Fix: Apriori algorithm line lengths and type hints for ruff

simoderyouch · simoderyouch · commit eca4fdb4bb7d · 2025-09-06T19:56:48.000+01:00
diff --git a/machine_learning/apriori_algorithm.py b/machine_learning/apriori_algorithm.py
@@ -10,18 +10,14 @@
 
 from collections import defaultdict
 from itertools import combinations
-from typing import List, Dict, Tuple, Set
 
 
-def load_data() -> List[List[str]]:
+def load_data() -> list[list[str]]:
     """
     Returns a sample transaction dataset.
 
-    >>> data = load_data()
-    >>> len(data)
-    4
-    >>> 'milk' in data[0]
-    True
+    >>> load_data()
+    [['milk'], ['milk', 'butter'], ['milk', 'bread'], ['milk', 'bread', 'chips']]
     """
     return [["milk"], ["milk", "butter"], ["milk", "bread"], ["milk", "bread", "chips"]]
 
@@ -31,17 +27,17 @@ class Apriori:
 
     def __init__(
         self,
-        transactions: List[List[str]],
+        transactions: list[list[str]],
         min_support: float = 0.25,
         min_confidence: float = 0.5,
         min_lift: float = 1.0,
     ) -> None:
-        self.transactions: List[Set[str]] = [set(t) for t in transactions]
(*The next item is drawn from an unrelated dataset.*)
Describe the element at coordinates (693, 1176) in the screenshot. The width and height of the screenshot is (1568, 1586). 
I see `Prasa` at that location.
+        self.transactions: list[set[str]] = [set(t) for t in transactions]
         self.min_support: float = min_support
         self.min_confidence: float = min_confidence
         self.min_lift: float = min_lift
-        self.itemsets: List[Dict[frozenset, float]] = []
-        self.rules: List[Tuple[frozenset, frozenset, float, float]] = []
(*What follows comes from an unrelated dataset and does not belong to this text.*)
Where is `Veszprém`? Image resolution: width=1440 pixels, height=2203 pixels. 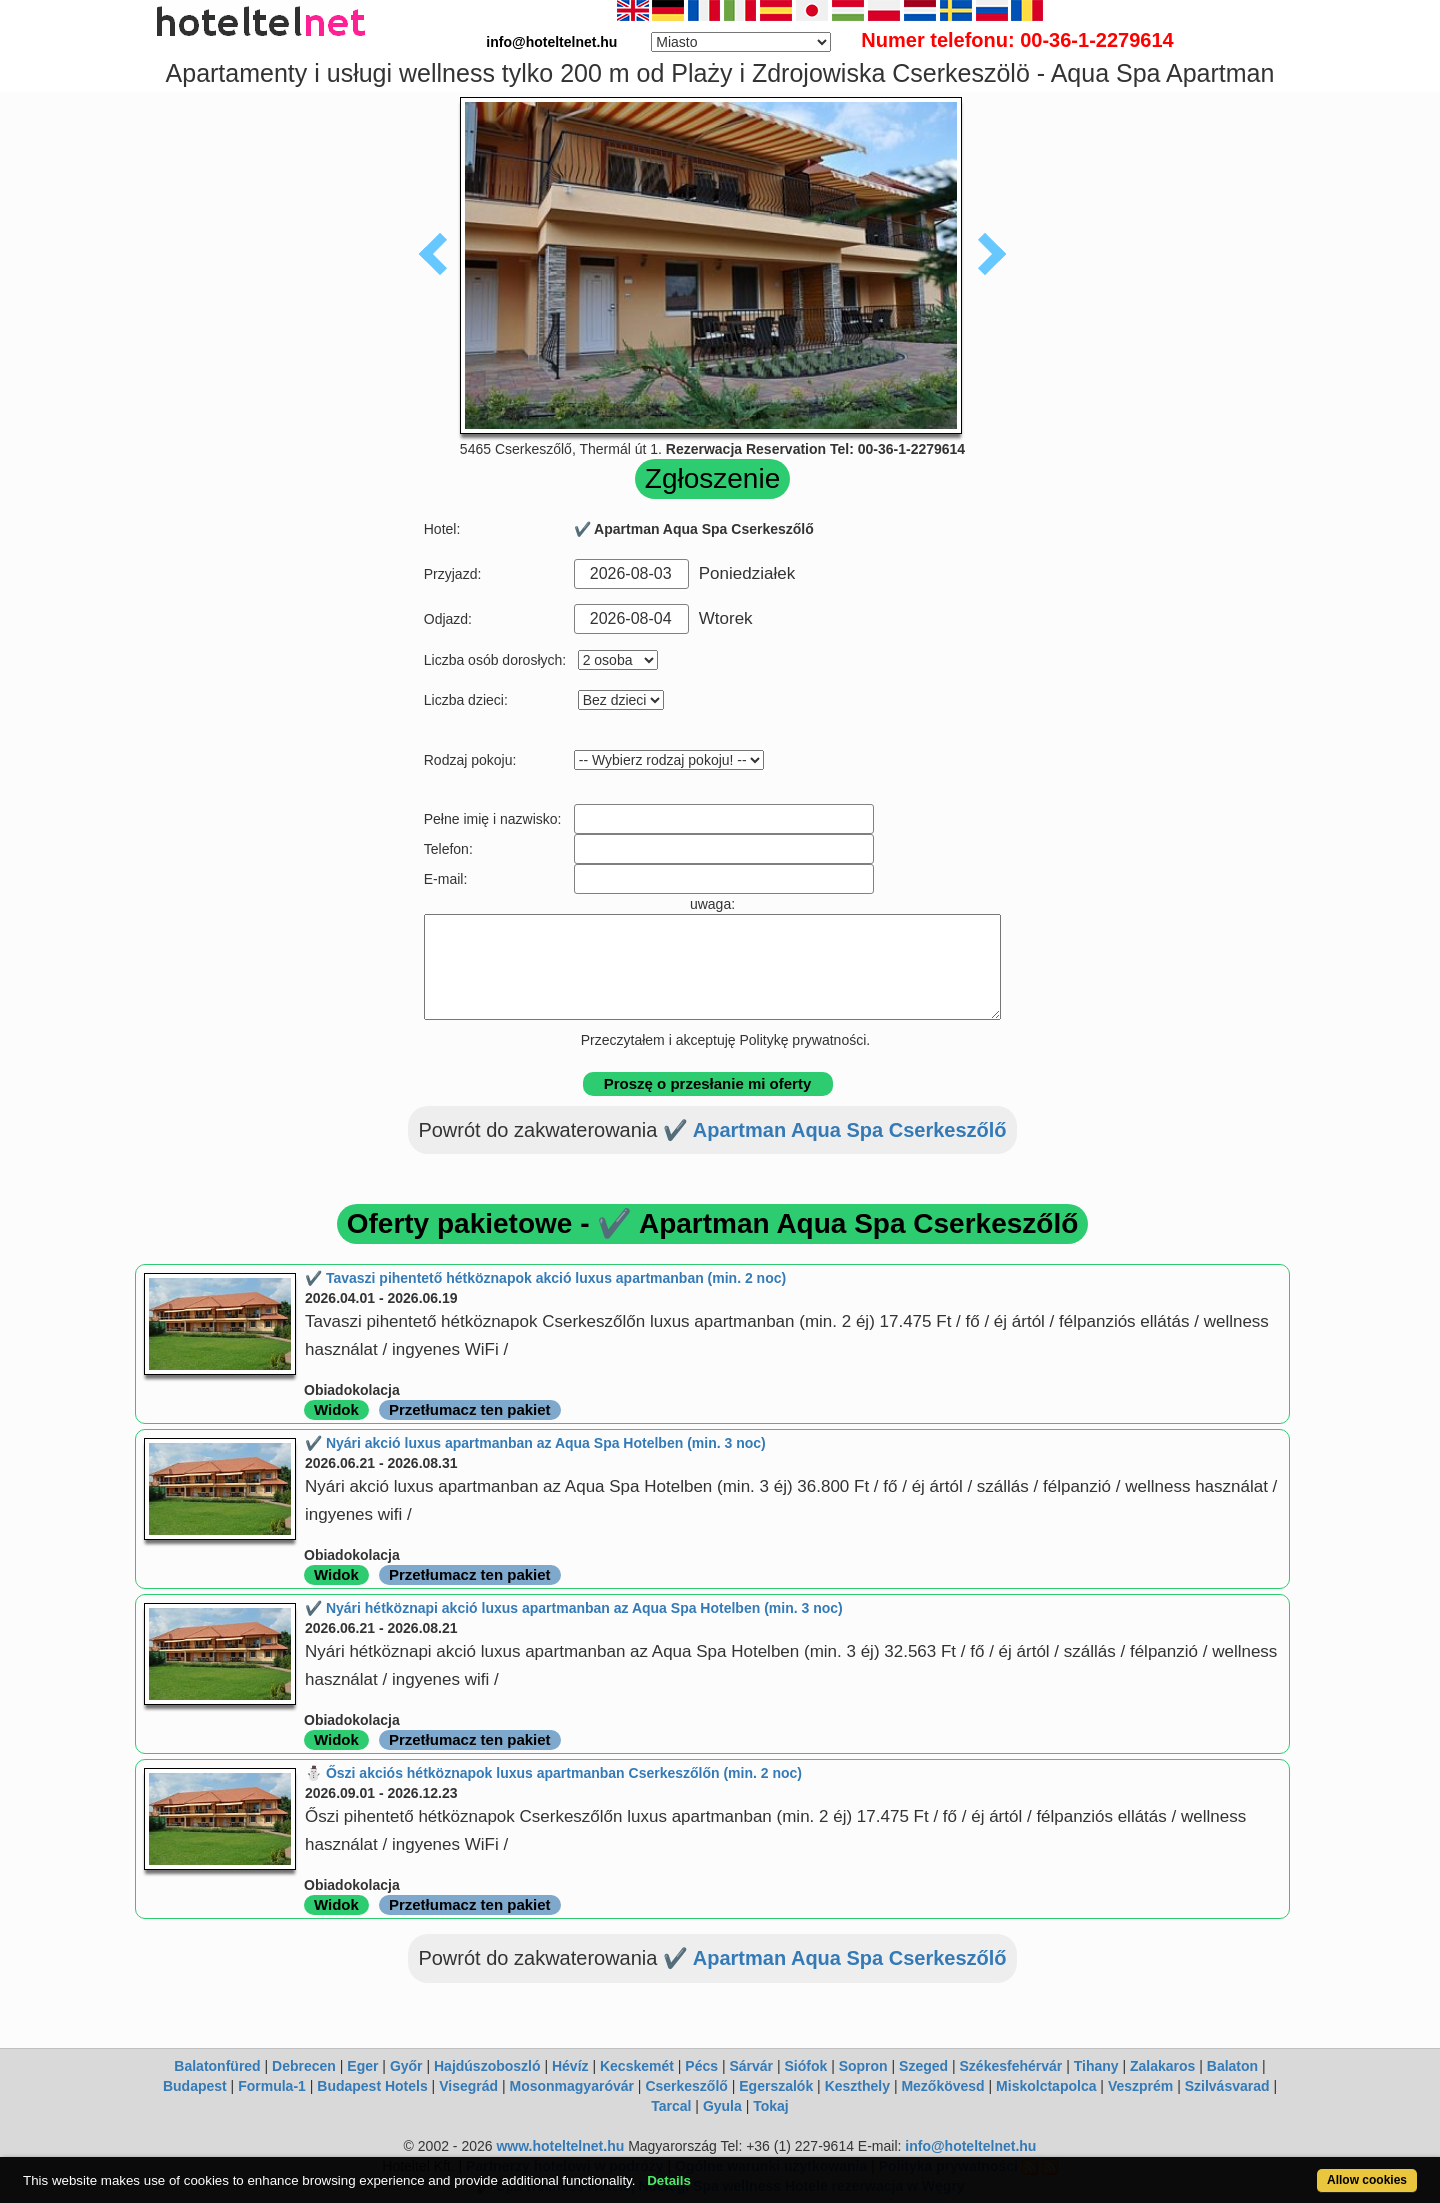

+        self.itemsets: list[dict[frozenset, float]] = []
+        self.rules: list[tuple[frozenset, frozenset, float, float]] = []
 
         self.find_frequent_itemsets()
         self.generate_association_rules()
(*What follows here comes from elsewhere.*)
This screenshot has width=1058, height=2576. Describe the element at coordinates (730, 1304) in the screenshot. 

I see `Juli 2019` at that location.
@@ -54,34 +50,36 @@ def _get_support(self, itemset: frozenset) -> float:
 
     def confidence(self, antecedent: frozenset, consequent: frozenset) -> float:
         """Calculate confidence of a rule A -> B."""
-        support_antecedent: float = self._get_support(antecedent)
-        support_both: float = self._get_support(antecedent | consequent)
+        support_antecedent = self._get_support(antecedent)
+        support_both = self._get_support(antecedent | consequent)
         return support_both / support_antecedent if support_antecedent > 0 else 0.0
 
     def lift(self, antecedent: frozenset, consequent: frozenset) -> float:
         """Calculate lift of a rule A -> B."""
-        support_consequent: float = self._get_support(consequent)
-        conf: float = self.confidence(antecedent, consequent)
+        support_consequent = self._get_support(consequent)
+        conf = self.confidence(antecedent, consequent)
         return conf / support_consequent if support_consequent > 0 else 0.0
 
-    def find_frequent_itemsets(self) -> List[Dict[frozenset, float]]:
+    def find_frequent_itemsets(self) -> list[dict[frozenset, float]]:
         """Generate all frequent itemsets."""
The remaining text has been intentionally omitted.